Materials provided
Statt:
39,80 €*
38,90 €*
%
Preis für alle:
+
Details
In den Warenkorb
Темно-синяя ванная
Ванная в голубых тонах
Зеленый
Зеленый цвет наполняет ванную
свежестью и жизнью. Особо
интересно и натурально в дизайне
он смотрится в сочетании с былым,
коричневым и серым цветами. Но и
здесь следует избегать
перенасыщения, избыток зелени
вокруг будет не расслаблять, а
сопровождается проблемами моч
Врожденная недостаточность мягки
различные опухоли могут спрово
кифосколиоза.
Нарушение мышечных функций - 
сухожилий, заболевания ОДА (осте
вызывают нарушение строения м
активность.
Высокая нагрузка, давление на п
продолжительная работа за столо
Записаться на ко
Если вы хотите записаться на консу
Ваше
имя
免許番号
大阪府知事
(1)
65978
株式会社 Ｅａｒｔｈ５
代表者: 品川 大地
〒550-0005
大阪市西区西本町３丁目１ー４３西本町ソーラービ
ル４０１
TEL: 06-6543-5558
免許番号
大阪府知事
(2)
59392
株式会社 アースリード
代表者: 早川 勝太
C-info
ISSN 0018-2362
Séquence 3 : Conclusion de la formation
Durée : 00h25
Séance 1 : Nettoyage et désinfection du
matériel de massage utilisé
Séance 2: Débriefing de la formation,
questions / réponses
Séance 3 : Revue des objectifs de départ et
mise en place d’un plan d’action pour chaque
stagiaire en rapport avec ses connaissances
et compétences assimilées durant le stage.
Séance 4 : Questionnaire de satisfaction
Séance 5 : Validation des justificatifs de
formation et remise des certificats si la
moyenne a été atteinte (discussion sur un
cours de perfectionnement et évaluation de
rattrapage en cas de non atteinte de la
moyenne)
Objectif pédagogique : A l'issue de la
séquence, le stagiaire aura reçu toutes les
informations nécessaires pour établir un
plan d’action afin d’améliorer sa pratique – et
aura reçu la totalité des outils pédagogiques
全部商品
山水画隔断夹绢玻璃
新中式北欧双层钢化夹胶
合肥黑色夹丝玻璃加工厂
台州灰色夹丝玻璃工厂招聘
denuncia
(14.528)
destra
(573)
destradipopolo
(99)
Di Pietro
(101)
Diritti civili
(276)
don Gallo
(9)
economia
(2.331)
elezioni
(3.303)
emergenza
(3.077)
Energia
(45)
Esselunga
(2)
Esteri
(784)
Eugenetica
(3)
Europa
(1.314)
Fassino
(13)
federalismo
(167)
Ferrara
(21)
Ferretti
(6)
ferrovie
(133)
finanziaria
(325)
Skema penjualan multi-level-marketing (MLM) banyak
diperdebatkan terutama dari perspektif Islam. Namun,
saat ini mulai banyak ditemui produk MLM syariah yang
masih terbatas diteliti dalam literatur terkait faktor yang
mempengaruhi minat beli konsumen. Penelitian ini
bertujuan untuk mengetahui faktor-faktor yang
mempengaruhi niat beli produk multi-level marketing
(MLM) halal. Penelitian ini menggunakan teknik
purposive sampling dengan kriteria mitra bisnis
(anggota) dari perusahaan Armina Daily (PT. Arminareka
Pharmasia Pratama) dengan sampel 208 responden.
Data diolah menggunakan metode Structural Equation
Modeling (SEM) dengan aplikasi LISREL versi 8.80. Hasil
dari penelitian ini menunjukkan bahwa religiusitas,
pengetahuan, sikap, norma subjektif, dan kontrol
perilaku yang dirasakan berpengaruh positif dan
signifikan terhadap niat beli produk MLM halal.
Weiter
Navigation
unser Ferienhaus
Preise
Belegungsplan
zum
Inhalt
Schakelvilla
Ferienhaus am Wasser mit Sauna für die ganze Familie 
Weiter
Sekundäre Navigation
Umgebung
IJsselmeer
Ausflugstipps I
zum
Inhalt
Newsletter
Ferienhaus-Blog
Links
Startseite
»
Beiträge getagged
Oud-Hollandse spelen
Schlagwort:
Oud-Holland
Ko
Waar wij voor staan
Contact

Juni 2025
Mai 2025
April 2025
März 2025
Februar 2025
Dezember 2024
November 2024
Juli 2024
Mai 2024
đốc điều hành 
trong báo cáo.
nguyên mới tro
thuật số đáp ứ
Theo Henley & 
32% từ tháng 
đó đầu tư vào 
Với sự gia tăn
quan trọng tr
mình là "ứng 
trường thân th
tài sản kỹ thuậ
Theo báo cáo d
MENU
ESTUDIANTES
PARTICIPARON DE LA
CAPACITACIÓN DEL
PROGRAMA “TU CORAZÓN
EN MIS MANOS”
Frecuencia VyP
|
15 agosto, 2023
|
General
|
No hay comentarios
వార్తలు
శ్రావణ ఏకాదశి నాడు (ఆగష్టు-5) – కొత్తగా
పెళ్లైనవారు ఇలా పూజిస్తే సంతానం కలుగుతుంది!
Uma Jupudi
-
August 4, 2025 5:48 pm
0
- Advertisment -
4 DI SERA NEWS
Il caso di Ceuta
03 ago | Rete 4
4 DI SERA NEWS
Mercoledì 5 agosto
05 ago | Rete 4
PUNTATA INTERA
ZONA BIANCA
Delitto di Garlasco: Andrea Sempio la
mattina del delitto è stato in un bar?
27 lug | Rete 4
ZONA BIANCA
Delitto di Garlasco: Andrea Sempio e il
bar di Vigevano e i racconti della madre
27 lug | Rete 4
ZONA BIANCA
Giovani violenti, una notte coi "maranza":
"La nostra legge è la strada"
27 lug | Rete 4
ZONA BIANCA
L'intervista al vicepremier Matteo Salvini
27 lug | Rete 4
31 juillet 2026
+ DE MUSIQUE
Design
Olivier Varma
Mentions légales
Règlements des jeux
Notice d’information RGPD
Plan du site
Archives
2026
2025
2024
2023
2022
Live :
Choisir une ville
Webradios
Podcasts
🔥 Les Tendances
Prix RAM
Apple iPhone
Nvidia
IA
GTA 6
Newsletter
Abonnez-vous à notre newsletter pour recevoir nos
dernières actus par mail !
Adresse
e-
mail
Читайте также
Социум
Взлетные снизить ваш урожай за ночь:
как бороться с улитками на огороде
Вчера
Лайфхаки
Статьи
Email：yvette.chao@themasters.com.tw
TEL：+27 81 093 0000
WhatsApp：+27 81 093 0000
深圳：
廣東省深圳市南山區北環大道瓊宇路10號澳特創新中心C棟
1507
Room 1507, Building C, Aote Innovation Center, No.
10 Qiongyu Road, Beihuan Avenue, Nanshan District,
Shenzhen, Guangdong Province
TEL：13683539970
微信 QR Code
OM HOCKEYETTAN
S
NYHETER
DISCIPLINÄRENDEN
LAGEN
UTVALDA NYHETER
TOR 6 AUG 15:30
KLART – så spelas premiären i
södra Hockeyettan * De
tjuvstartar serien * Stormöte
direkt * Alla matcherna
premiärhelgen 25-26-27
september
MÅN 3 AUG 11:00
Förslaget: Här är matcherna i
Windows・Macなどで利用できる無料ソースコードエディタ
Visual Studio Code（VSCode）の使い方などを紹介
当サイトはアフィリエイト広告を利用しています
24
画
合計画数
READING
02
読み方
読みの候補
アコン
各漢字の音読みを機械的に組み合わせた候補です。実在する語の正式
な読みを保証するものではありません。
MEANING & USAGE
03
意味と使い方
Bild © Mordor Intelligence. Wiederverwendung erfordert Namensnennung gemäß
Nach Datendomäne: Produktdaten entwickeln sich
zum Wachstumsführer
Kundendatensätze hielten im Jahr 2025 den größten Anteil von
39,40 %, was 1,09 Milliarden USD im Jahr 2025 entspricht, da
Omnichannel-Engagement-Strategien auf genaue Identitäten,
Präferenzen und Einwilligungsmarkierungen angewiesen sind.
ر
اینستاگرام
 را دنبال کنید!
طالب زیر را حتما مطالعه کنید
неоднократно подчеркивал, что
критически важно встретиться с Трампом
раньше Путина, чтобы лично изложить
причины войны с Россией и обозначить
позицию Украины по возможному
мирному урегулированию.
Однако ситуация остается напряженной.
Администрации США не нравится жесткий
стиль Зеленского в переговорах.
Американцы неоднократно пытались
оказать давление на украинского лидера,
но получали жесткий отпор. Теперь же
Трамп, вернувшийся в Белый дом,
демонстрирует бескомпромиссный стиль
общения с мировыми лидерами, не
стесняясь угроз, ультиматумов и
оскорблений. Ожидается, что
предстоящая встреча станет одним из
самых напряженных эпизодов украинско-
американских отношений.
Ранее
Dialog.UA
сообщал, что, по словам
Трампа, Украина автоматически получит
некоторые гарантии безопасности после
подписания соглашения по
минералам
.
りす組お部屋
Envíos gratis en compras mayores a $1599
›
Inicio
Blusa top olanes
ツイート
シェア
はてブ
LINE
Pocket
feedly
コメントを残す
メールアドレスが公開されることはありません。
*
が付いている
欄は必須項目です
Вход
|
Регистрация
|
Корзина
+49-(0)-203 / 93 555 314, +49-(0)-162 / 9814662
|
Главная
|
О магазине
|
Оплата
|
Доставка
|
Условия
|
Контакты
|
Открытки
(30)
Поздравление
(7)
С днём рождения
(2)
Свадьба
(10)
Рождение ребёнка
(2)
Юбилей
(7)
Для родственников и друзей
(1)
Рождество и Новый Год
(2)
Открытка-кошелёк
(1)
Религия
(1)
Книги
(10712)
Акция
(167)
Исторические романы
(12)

Task to complete
Beginning at the line with "大阪市西区西本町３丁目１ー４３西本町ソーラービ" and stopping after the line with "moyenne a été atteinte (discussion sur un", please write out every line of the data above exactly and nothing else.

Solved problem
大阪市西区西本町３丁目１ー４３西本町ソーラービ
ル４０１
TEL: 06-6543-5558
免許番号
大阪府知事
(2)
59392
株式会社 アースリード
代表者: 早川 勝太
C-info
ISSN 0018-2362
Séquence 3 : Conclusion de la formation
Durée : 00h25
Séance 1 : Nettoyage et désinfection du
matériel de massage utilisé
Séance 2: Débriefing de la formation,
questions / réponses
Séance 3 : Revue des objectifs de départ et
mise en place d’un plan d’action pour chaque
stagiaire en rapport avec ses connaissances
et compétences assimilées durant le stage.
Séance 4 : Questionnaire de satisfaction
Séance 5 : Validation des justificatifs de
formation et remise des certificats si la
moyenne a été atteinte (discussion sur un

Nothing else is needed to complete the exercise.